Silk is undisputedly the most beautiful of all natural fibers, with its unearthly sheen. It is also uncommonly strong, even at its finest, when it is almost invisible. It is unlike any other fiber used to make fabrics, for it is neither grown in a field or on an animal. It is not manufactured in a factory. A humble caterpillar about the size of a woman’s smallest finger produces the silk fiber, spinning it out of its mouth, using tiny fore-legs to place the silk where it should go. It is known scientifically as Bombyx mori, although other species of silkworm produce less famous types of silk
The process of making silk has not changed very much in the thousands of years since the silkworm’s thread was first used, in ancient China. Wooden trays may be exchanged for the more sanitary plastic ones. Powdered silkworm chow is available for those without access to fresh mulberry leaves, making it possible for more people to grow silkworms, and at times of year when the mulberry leaves are not around. Over the centuries, the silkworm moth has lost its ability to fly, but that has little bearing on its care or cultivation. It is still a hands-on process involving live creatures, and takes a lot of time. But the result is certainly worth all the work and will certainly give one a truer understanding of why silk has been so desirable and so expensive throughout history. The silkworm isn’t really a worm, it’s a caterpillar! The silkworm has been used by people for over 4,000 years to make silk. The practice first began in China in about 2600 BC. The Chinese kept the secret of producing silk for thousands of years, trading silk to Europe and the Middle East. But eventually the secret of how to get silk from the silkworm was learned by other countries. More recently we have learned how to make silk-like material from synthetic materials, but the demand for real silk is still high, and silkworms are still raised for the silk threads they produce.
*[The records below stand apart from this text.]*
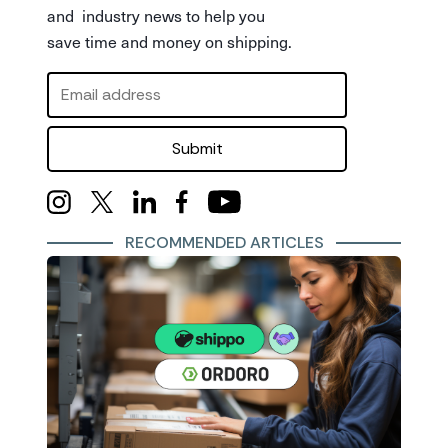
and industry news to help you
save time and money on shipping.
Submit
RECOMMENDED ARTICLES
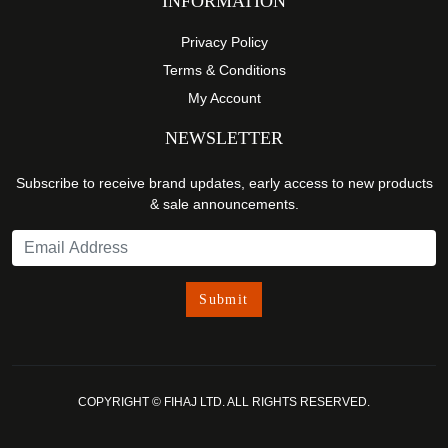
INFORMATION
Privacy Policy
Terms & Conditions
My Account
NEWSLETTER
Subscribe to receive brand updates, early access to new products
& sale announcements.
COPYRIGHT © FIHAJ LTD. ALL RIGHTS RESERVED.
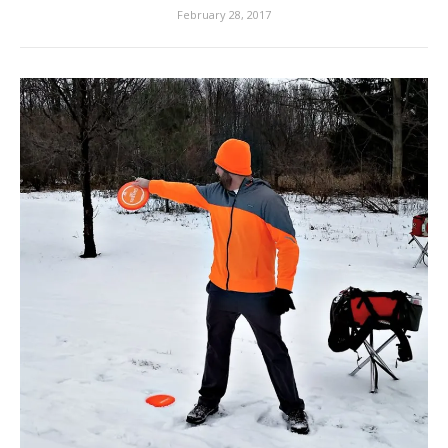
February 28, 2017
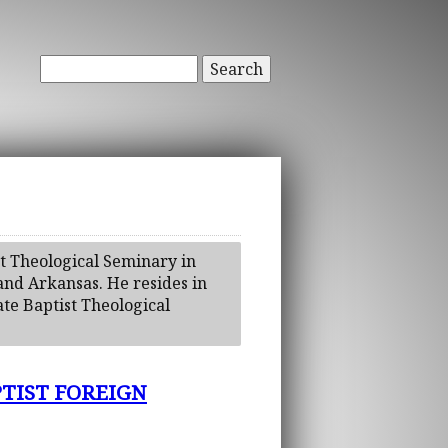
Search
t Theological Seminary in
 and Arkansas. He resides in
te Baptist Theological
TIST FOREIGN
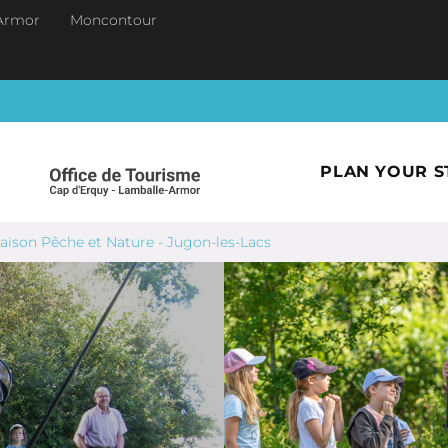
Armor
Moncontour
PLAN YOUR S
aison Pêche et Nature - Jugon-les-Lacs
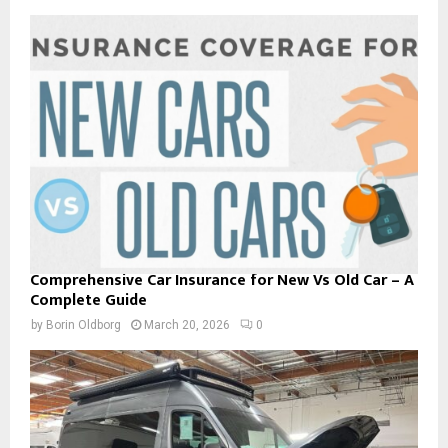
Comprehensive Car Insurance for New Vs Old Car – A
Complete Guide
by
Borin Oldborg
March 20, 2026
0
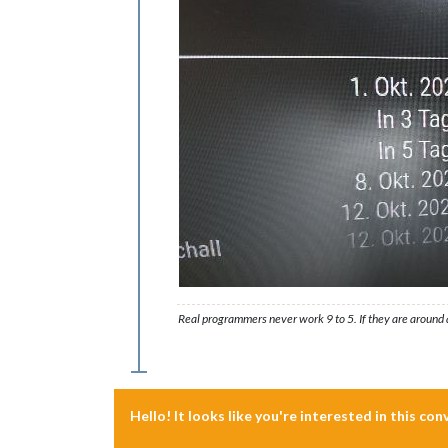
Real programmers never work 9 to 5. If they are around a
Hello! It looks like you're interested in this co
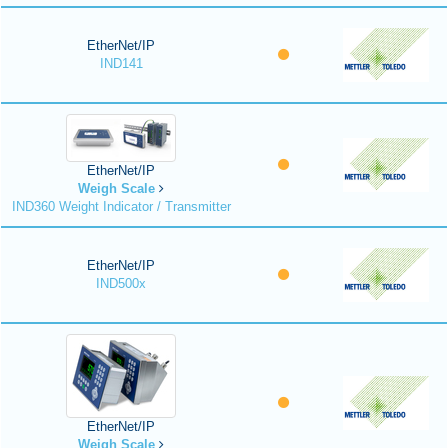
EtherNet/IP
IND141
EtherNet/IP
Weigh Scale
IND360 Weight Indicator / Transmitter
EtherNet/IP
IND500x
EtherNet/IP
Weigh Scale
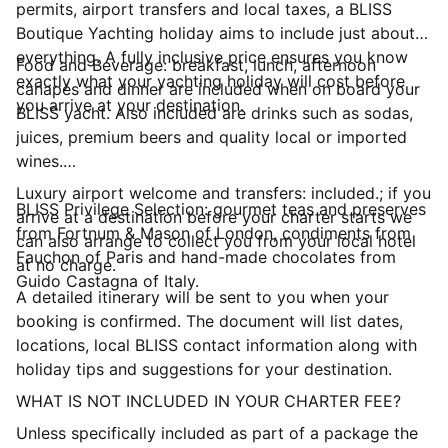
permits, airport transfers and local taxes, a BLISS
Boutique Yachting holiday aims to include just about
everything. A fully inclusive price ensures you know
Food and Beverage: breakfast, lunch, afternoon
exactly what your yachting holiday will cost before
canapés and dinner are included when on board your
you arrive at your destination.
BLISS yacht. Also included are drinks such as sodas,
juices, premium beers and quality local or imported
wines.
Luxury airport welcome and transfers: included.; if you
BLISS Privilege Selection: gourmet teas and preserves
arrive at a destination before your charter starts we
from Fortnum & Mason of London, condiments from
can also arrange to collect you from your local hotel
Fauchon of Paris and hand-made chocolates from
at no charge.
Guido Castagna of Italy.
A detailed itinerary will be sent to you when your
booking is confirmed. The document will list dates,
locations, local BLISS contact information along with
holiday tips and suggestions for your destination.
WHAT IS NOT INCLUDED IN YOUR CHARTER FEE?
Unless specifically included as part of a package the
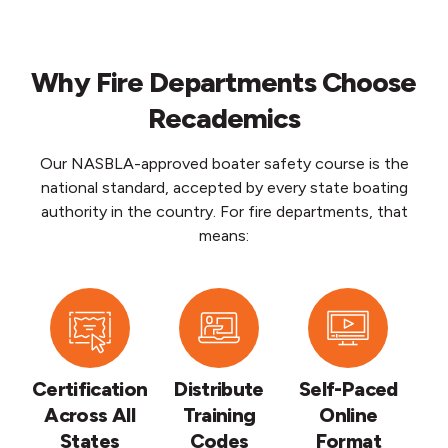
Why Fire Departments Choose
Recademics
Our NASBLA-approved boater safety course is the
national standard, accepted by every state boating
authority in the country. For fire departments, that
means:
Certification
Distribute
Self-Paced
Across All
Training
Online
States
Codes
Format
The practice of raising silkworms is called sericulture.
The silkworm, when fully grown, reaches a length of about 5 to 7 centimetres, and it’s an amazing worker. In only a few days, a single silkworm spins a cocoon from which can be removed a silk thread up to 600 meters in length. But it still takes about 25,000 cocoons to make half a kilogram of raw silk. Most of the silk today is produced by China and India, and a few other countries. 60,000 tonnes of raw silk are made each year, and are turned into dresses, shirts, bed sheets, curtains, and other products. It’s a big industry, especially in China, where ten million Chinese farmers grow silkworms, and another half million make silk fabrics. There are 600 silk weaving mills in China. Silkworms, offspring of moths, produce their highly-desirable, pricey silk, by spewing out thread from tiny holes in their jaws, which they use to spin into their egg-bearing cocoons. This entire production takes a mere 72 hours, during which time they produce between 500-1200 silken threads. These miniature, mulberry leaf-munching marvels lay, at minimum, 500 eggs each spring, thereby increasing the number of workers for the production line. A silkworm moth is yellowish-white, with a thick, hairy body, and a wingspread of about 4 cm. The adults live only a short time… long enough for the female to lay her eggs. The larvae, which hatch in about ten days, are about half a centimetre long. Larvae in captivity are fed their favourite food, the leaves of the white mulberry plant, so they will produce the finest quality silk. Full-grown larvae are up to 7 cm long, and yellowish-gravy in color.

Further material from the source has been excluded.